Any computer infected with malware, is also likely to be infected with viruses. Better to get rid of the viruses first. Online virus scans should be used because client side anti-virus software may have been crippled.

Finally, it's time for anti-Spyware software. It's a shame that you need to run more than one, but you do. Opinions vary as to the "best" anti-Spyware programs, however, the following are generally respected and free.
• The classic programs are Ad-aware and Spybot.

• Trend Micro Anti-Spyware for the Web is free online Spyware removal

• Microsoft has an Anti-Spyware program that, as of this writing, is still in beta.

• SpyCatcher 2006 from Tenebril has a free Express edition

• Run the ActiveX based online CounterSpy scan from Sunbelt software (I've experienced some false positives with it). This is only a scan, if it finds something you want to remove, there is an installable free trial version.

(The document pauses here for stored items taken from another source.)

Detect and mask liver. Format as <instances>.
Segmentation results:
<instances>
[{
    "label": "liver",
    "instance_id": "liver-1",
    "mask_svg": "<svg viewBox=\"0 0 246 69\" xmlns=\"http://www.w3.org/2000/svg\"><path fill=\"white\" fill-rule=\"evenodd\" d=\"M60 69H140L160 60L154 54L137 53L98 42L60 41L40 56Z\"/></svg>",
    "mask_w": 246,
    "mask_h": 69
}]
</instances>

• The Yahoo IE Toolbar uses the Pest Patrol engine and both detects and removes Spyware

• Can't hurt to run the ActiveX version of Microsoft's Malicious Software Removal Tool

• CA offers a free ActiveX scan with Pest Patrol. However, if it finds anything there is no free trial. There used to be manual removal instructions, but that was before the product was purchased by Computer Associates. The downloadable 30 day free trial version of Spy Sweeper from Webroot used to remove Spyware, but no more. Now it only detects.
If Spyware was detected and removed by the above programs, then you should also remove any Restore Points (Windows XP and Me only) that may include the malicious software.
You do this by turning off System Restore. Then turn it back on and make a new Restore Point.
Make sure that you can change the IE home page and security settings and that Internet Options appears in the Control Panel.

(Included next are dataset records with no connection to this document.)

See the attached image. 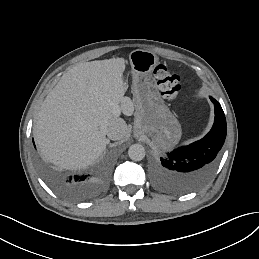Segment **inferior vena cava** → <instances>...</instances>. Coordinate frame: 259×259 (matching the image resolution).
Segmentation results:
<instances>
[{"label": "inferior vena cava", "mask_w": 259, "mask_h": 259, "mask_svg": "<svg viewBox=\"0 0 259 259\" xmlns=\"http://www.w3.org/2000/svg\"><path fill=\"white\" fill-rule=\"evenodd\" d=\"M100 131L105 133L111 140H120L126 135L127 128L125 122L118 118L102 124Z\"/></svg>", "instance_id": "1"}]
</instances>
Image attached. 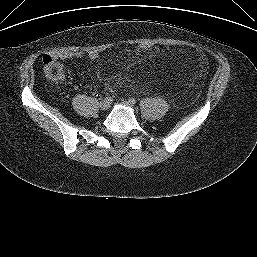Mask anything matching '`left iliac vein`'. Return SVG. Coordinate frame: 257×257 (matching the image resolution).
Wrapping results in <instances>:
<instances>
[{
    "label": "left iliac vein",
    "instance_id": "4c4485c4",
    "mask_svg": "<svg viewBox=\"0 0 257 257\" xmlns=\"http://www.w3.org/2000/svg\"><path fill=\"white\" fill-rule=\"evenodd\" d=\"M121 104L126 107H133V105L129 101H122Z\"/></svg>",
    "mask_w": 257,
    "mask_h": 257
}]
</instances>
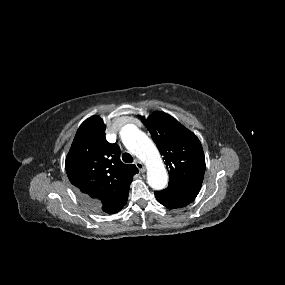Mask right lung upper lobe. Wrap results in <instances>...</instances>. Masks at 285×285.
<instances>
[{
  "instance_id": "cb5924a9",
  "label": "right lung upper lobe",
  "mask_w": 285,
  "mask_h": 285,
  "mask_svg": "<svg viewBox=\"0 0 285 285\" xmlns=\"http://www.w3.org/2000/svg\"><path fill=\"white\" fill-rule=\"evenodd\" d=\"M66 173L79 198L100 213L119 212L128 199L129 185L138 173L134 164H123L120 148L105 139L98 116L86 119L76 132L66 157Z\"/></svg>"
}]
</instances>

If not, try here: HijackThis

ALL THE BEST

 

[SnEafer]

**********************************
Hi wakuu,
my desktop computer is infected na some sort of malware/virus na inatuma email kwa adrress book nzima iliyoko kwenye yahoo. Mbaya zaidi nikufungua adress book inaniambia my adress book is empty yani imezihold zile contact na kuendelea kutuma spam.
Please advice me on what malware removal I should use, and can I rertace my contacts again?
********************************

Woooow you were right, it is a very long and useless procedure to the guy who asked the question.

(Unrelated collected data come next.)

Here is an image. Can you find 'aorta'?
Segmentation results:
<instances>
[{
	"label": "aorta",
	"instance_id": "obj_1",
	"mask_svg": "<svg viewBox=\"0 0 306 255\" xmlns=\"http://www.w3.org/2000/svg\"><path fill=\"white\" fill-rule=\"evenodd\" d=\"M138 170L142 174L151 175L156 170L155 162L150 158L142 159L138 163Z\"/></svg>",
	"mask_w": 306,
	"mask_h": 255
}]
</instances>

the first thing to do is to see the spam email which is sent to everyone how it looks like and what is it advertising. with just that look you'll know if its really a malware or just some stupid kid got your pass and decided to have some fun with ur mail.

If its a malware then by changing the password you could have easily block it out.
yahoo emails ar very hard to be hijacked by a virus or a malware ***that was proved 2003***
upto there we would rule out malware, and for the viruses its very dangerous for them to be on a yahoo servers due to there new and improve traceback system which could trace the origin of any virus they come across.****so no virus either***

you could prove if its a virus by scanning your system with updated trojan remover. it will check ur registries folders and all.

upto there we ar only left with the stupid kid who got ur pass.

so about the stupid kid who got your mail pass, if he decided to delete all ur adds then there is no way you ar going to get those emails back. ***thats the reality***

if you want to get him off ur back just change ur pass and ur done.

goodluck

 

[Kinyau]

thanks aljunior,sneifer for quick advice, let me try fix it, I'll let u know of the outcome.